TOKYO: South Korea’s benchmark Kospi index rose sharply in early trade Tuesday (Mar 10), rebounding more than 5 per cent after a drop in oil prices.
Japan’s Nikkei also jumped more than 3 per cent, recovering after a sharp drop the previous day, tracking Wall Street movements overnight.
Markets made their remarkable reversals during the last hour of Wall Street’s trading after President Donald Trump told CBS News that he thinks “the war is very complete, pretty much”.
That calmed worries that had built earlier in the morning, when the price for a barrel of Brent crude, the international standard, briefly touched US$119.50, their highest since 2022.
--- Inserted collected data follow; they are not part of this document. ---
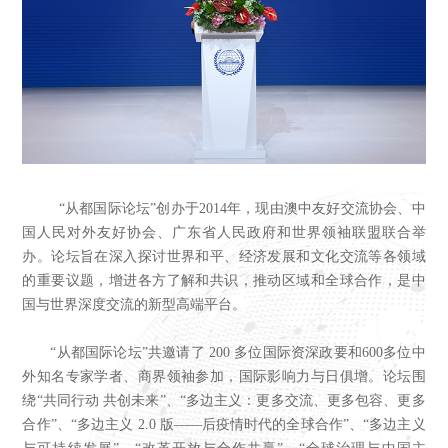
“从都国际论坛”创办于2014年，现由澳中友好交流协会、中
国人民对外友好协会、广东省人民政府和世界领袖联盟联合举
办。
论坛旨在深入探讨世界和平、经济发展和文化交流等各领域
的重要议题，增进各方了解和共识，推动区域和全球合作，是中
国与世界深度交流的新型高端平台。
“从都国际论坛”共邀请了 200 多位国际资深政要和600多位中
外知名专家学者、商界领袖参加，国际影响力与日俱增。论坛围
绕“共同行动 共创未来”、“多边主义：更多交流、更多包容、更多
合作”、“多边主义 2.0 版——后疫情时代的全球合作”、“多边主义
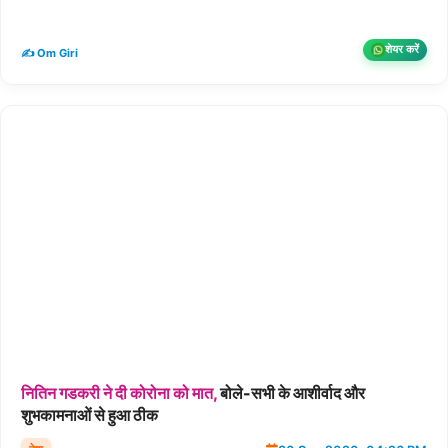
शेयर करें
✍️ Om Giri
नितिन
गडकरी
ने
दी
कोरोना
को
मात,
बोले-सभी के आशीर्वाद और
शुभकामनाओं से हुआ ठीक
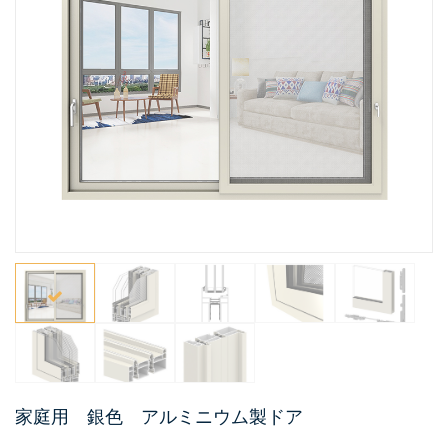
家庭用 銀色 アルミニウム製ドア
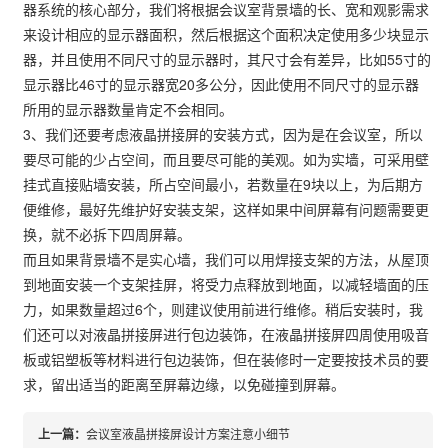
器系统的核心部分，我们将根据会议室背景墙的长、宽和观影需求
来设计相应的显示器面积，然后根据这个面积决定使用多少块显示
器，并且使用不同尺寸的显示器时，其尺寸会有差异，比如55寸的
显示器比46寸的显示器宽20多公分，因此使用不同尺寸的显示器
所用的显示器数量肯定不会相同。
3、我们还要考虑液晶拼接屏的安装方式，因为是在会议室，所以
要尽可能的少占空间，而且要尽可能的美观。如为实墙，可采用壁
挂式直接贴墙安装，所占空间最小，若数量在9块以上，为后期方
便维修，最好先维护好安装支架，这样如果中间屏幕有问题需要更
换，就不必拆下四周屏幕。
而且如果背景墙不是实心墙，我们可以用焊接支架的方法，从屋顶
到地面安装一个支架挂屏，将受力点释放到地面，以减轻墙面的压
力，如果数量超过6个，则建议使用前进行维修。稍后安装时，我
们还可以对液晶拼接屏进行包边装饰，在液晶拼接屏四周使用吸音
板或铝塑板等材料进行包边装饰，但在装修时一定要按技术员的要
求，留出适当的距离至屏幕边缘，以免碰撞到屏幕。
上一篇：
会议室液晶拼接屏设计方案注意小细节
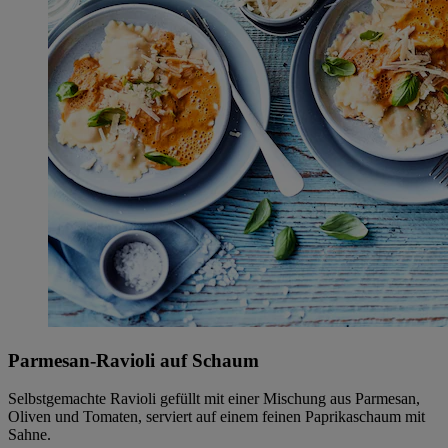
Parmesan-Ravioli auf Schaum
Selbstgemachte Ravioli gefüllt mit einer Mischung aus Parmesan,
Oliven und Tomaten, serviert auf einem feinen Paprikaschaum mit
Sahne.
Those prices fell to under US$90 late Monday, but that is still much higher than the roughly US$70 a barrel crude was selling for before the US and Israel launched the war against Iran on Feb 28.
Trump told reporters in Florida on Monday that his administration was lifting sanctions on some countries as part of efforts to stabilise the oil market, but declined to provide details.
“So we have sanctions on some countries. We’re going to take those sanctions off until the Strait is up,” he said.
Easing sanctions on Russia would potentially boost world supplies of oil at a time of massive disruptions to Middle East shipments from the expanding Iran conflict. But it could also complicate US efforts to deprive Russia of revenue for its war in Ukraine.